Mayor Tony McClenny called the trolleys “a very valuable service to those who are visiting or vacationing here during the summer months,” adding that he believe they cut down on traffic in the town — “Not to mention that everybody’s grandchild loves to get on and take a ride.”
Graviet said the package includes all of the cosmetic details and fittings the Town needs, except for its customized lettering. The contract includes the chosen finish color, pinstriping, the coin bin for riders’ fees and all of the other elements that are on the existing trolleys.
Councilman Lew Killmer asked Graviet if he foresaw the Town having all three trolleys in service at any one time, such as during the height of the summer season in July.
“On July 4, it would be of benefit, but I haven’t thought about it or discussed with staff trying to run all three,” he told Killmer, joking that the town would then need five trolleys, just to keep three in service.
Graviet said he hadn’t further pursued the idea of software that would notify riders of where each trolley is actually located along the trolley route, especially in light of the mechanical problems they had this past summer. He said that, as short as the route is and as close as each stop is to the next, he wasn’t sure the software would be of a benefit to the Town. He said the Town does have GPS devices in each trolley, in case they need to determine its location.
Councilwoman Carol Olmstead asked about the handicapped lift, which she said she had never seen operated.

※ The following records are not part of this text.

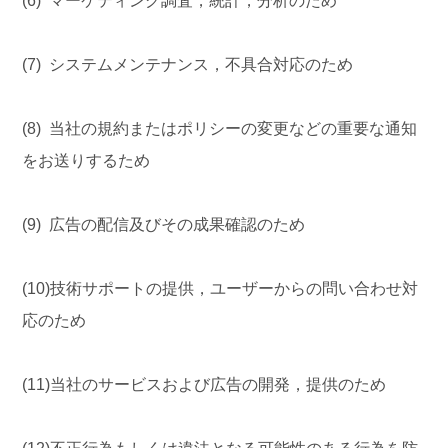
(6) マーケティング調査，統計，分析のため
(7) システムメンテナンス，不具合対応のため
(8) 当社の規約またはポリシーの変更などの重要な通知
をお送りするため
(9) 広告の配信及びその成果確認のため
(10)技術サポートの提供，ユーザーからの問い合わせ対
応のため
(11)当社のサービスおよび広告の開発，提供のため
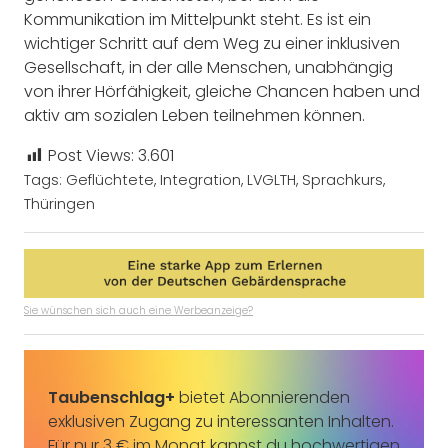
Kommunikation im Mittelpunkt steht. Es ist ein
wichtiger Schritt auf dem Weg zu einer inklusiven
Gesellschaft, in der alle Menschen, unabhängig
von ihrer Hörfähigkeit, gleiche Chancen haben und
aktiv am sozialen Leben teilnehmen können.
Post Views:
3.601
Tags:
Geflüchtete
,
Integration
,
LVGLTH
,
Sprachkurs
,
Thüringen
Sie wünschen sich auch eine Werbeanzeige?
Taubenschlag+
bietet Abonnierenden
exklusiven Zugang zu interessanten Inhalten.
Für nur 3 € im Monat kannst du hochwertigen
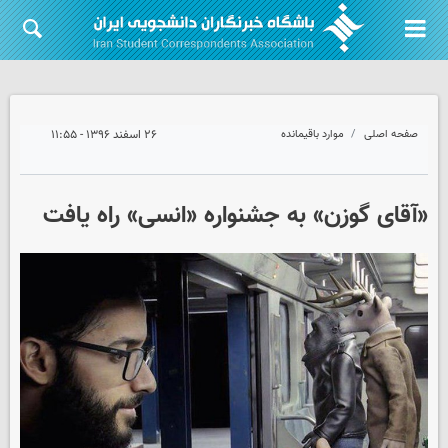
صفحه اصلی
موارد باقیمانده
۲۶ اسفند ۱۳۹۶ - ۱۱:۵۵
«آقای گوزن» به جشنواره «انسی» راه یافت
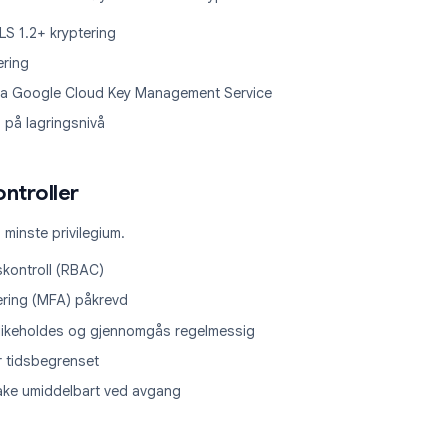
kryptering
es med TLS 1.2 eller høyere. Data i ro krypteres med AES-256.
ring: TLS 1.2+ kryptering
6 kryptering
ering via Google Cloud Key Management Service
tering på lagringsnivå
ngskontroller
ppet om minste privilegium.
tilgangskontroll (RBAC)
utentisering (MFA) påkrevd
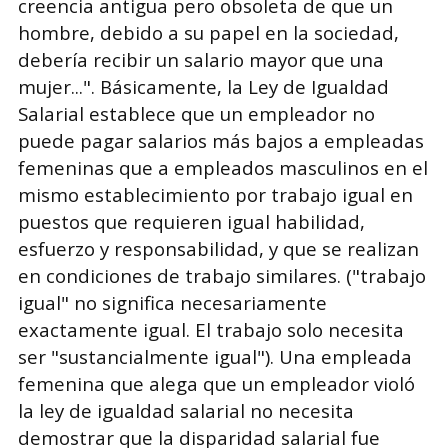
creencia antigua pero obsoleta de que un
hombre, debido a su papel en la sociedad,
debería recibir un salario mayor que una
mujer...". Básicamente, la Ley de Igualdad
Salarial establece que un empleador no
puede pagar salarios más bajos a empleadas
femeninas que a empleados masculinos en el
mismo establecimiento por trabajo igual en
puestos que requieren igual habilidad,
esfuerzo y responsabilidad, y que se realizan
en condiciones de trabajo similares. ("trabajo
igual" no significa necesariamente
exactamente igual. El trabajo solo necesita
ser "sustancialmente igual"). Una empleada
femenina que alega que un empleador violó
la ley de igualdad salarial no necesita
demostrar que la disparidad salarial fue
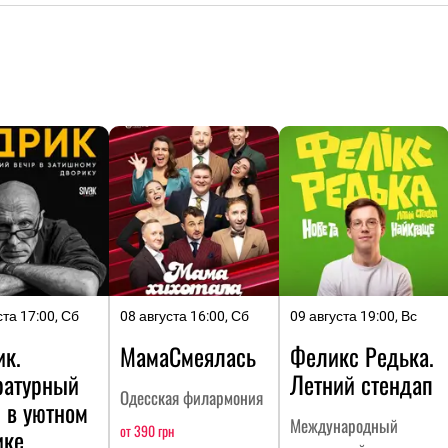
ста 17:00, Сб
08 августа 16:00, Сб
09 августа 19:00, Вс
ик.
МамаСмеялась
Феликс Редька.
ратурный
Летний стендап
Одесская филармония
 в уютном
Международный
от 390 грн
ике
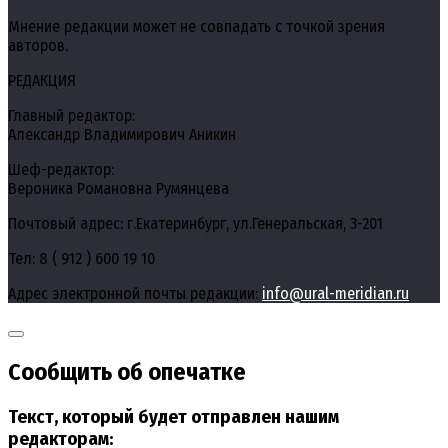
Мнение редакции может не совпадать с точкой зрения
авторов.
РЕДАКЦИЯ
Главный редактор:
Александр Владимирович Аникин
Шеф-редактор:
Вероника Романовна Румянцева
Почтовый адрес: г.Екатеринбург, ул.Генеральская, 3-201
Тел: 8 ( 912 ) 600 19 10
Адрес электронной почты редакции:
info@ural-meridian.ru
Сообщить об опечатке
Текст, который будет отправлен нашим
редакторам:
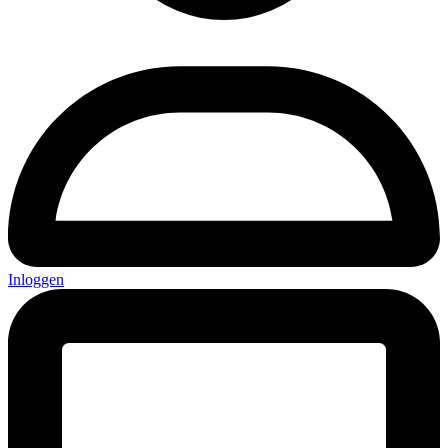
Inloggen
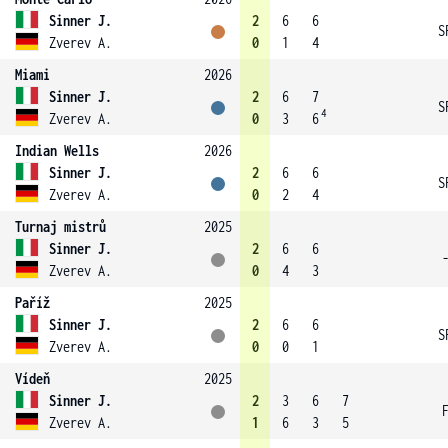
Sinner J.
2
6
6
S
Zverev A.
0
1
4
Miami
2026
Sinner J.
2
6
7
S
4
Zverev A.
0
3
6
Indian Wells
2026
Sinner J.
2
6
6
S
Zverev A.
0
2
4
Turnaj mistrů
2025
Sinner J.
2
6
6
Zverev A.
0
4
3
Paříž
2025
Sinner J.
2
6
6
S
Zverev A.
0
0
1
Vídeň
2025
Sinner J.
2
3
6
7
Zverev A.
1
6
3
5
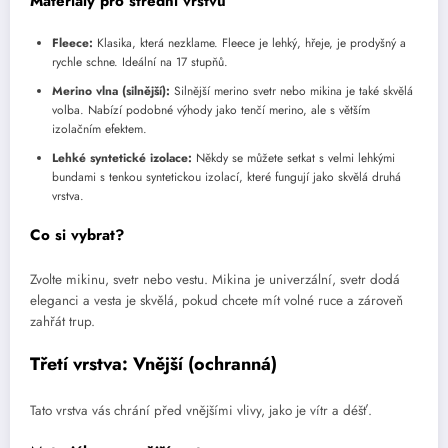
Materiály pro střední vrstvu
Fleece:
Klasika, která nezklame. Fleece je lehký, hřeje, je prodyšný a
rychle schne. Ideální na 17 stupňů.
Merino vlna (silnější):
Silnější merino svetr nebo mikina je také skvělá
volba. Nabízí podobné výhody jako tenčí merino, ale s větším
izolačním efektem.
Lehké syntetické izolace:
Někdy se můžete setkat s velmi lehkými
bundami s tenkou syntetickou izolací, které fungují jako skvělá druhá
vrstva.
Co si vybrat?
Zvolte mikinu, svetr nebo vestu. Mikina je univerzální, svetr dodá
eleganci a vesta je skvělá, pokud chcete mít volné ruce a zároveň
zahřát trup.
Třetí vrstva: Vnější (ochranná)
Tato vrstva vás chrání před vnějšími vlivy, jako je vítr a déšť.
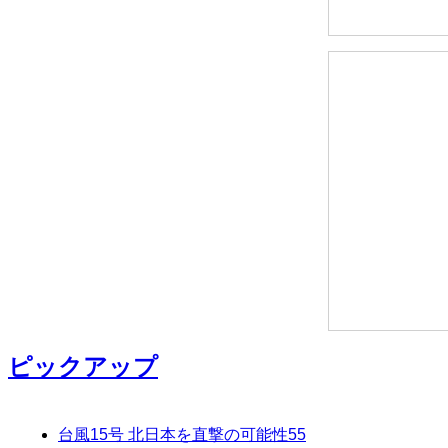
ピックアップ
台風15号 北日本を直撃の可能性
55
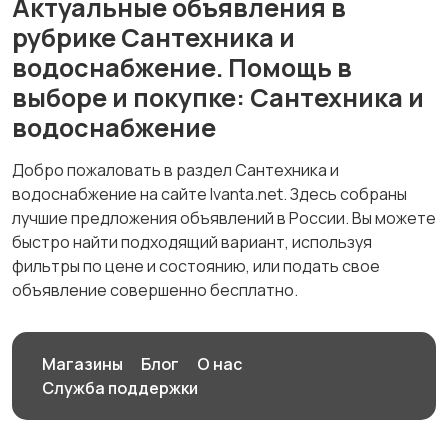
Актуальные объявления в
рубрике Сантехника и
водоснабжение. Помощь в
выборе и покупке: Сантехника и
водоснабжение
Добро пожаловать в раздел Сантехника и
водоснабжение на сайте Ivanta.net. Здесь собраны
лучшие предложения объявлений в России. Вы можете
быстро найти подходящий вариант, используя
фильтры по цене и состоянию, или подать свое
объявление совершенно бесплатно.
Магазины
Блог
О нас
Служба поддержки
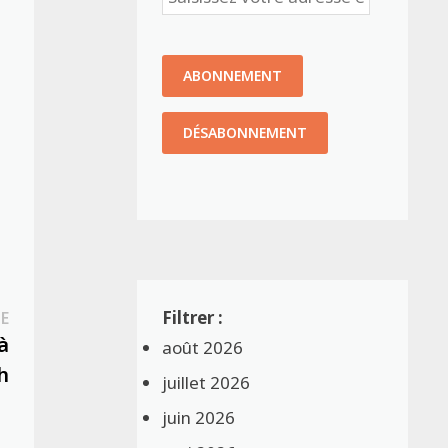
Publication
E
suivante :
à
août 2026
h
juillet 2026
juin 2026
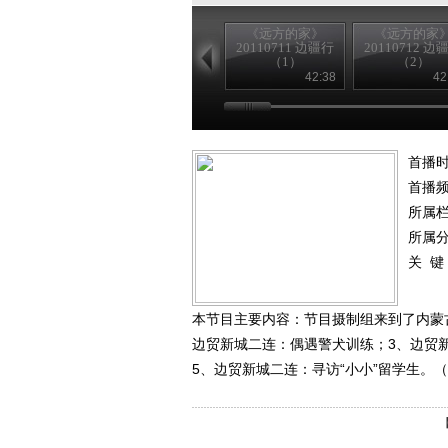
《远方的家》
《远方的家
20110711 边疆行
20110712 边
（1）
（2）
42:38
42
首播时
首播
所属
所属
关 键
本节目主要内容：节目摄制组来到了内蒙
边贸新城二连：偶遇警犬训练；3、边贸
5、边贸新城二连：寻访“小小”留学生。（远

Graviet said the lift is at the back of the larger trolley and that it is something that is both used and needed.
Council members unanimously approved both the $166,917 contract for the new trolley and a budget supplement for that amount, to pay for the trolley.
N. Pennsylvania Avenue to get underground utilities
The council on Jan. 18 also voted unanimously to reallocate $130,000 in funds originally set aside for undergrounding of utilities on Garfield Parkway ahead of Streetscape construction to instead be used for undergrounding of lines on a portion N. Pennsylvania Avenue, which is proposed for sidewalk improvements.
Graviet said the $130,000 had been returned to the Town by Verizon when it was not needed for the undergrounding work on Garfield Parkway. The cost of the work on N. Pennsylvania Avenue is about $84,000, with the total cost of that project expected to come in around $144,000.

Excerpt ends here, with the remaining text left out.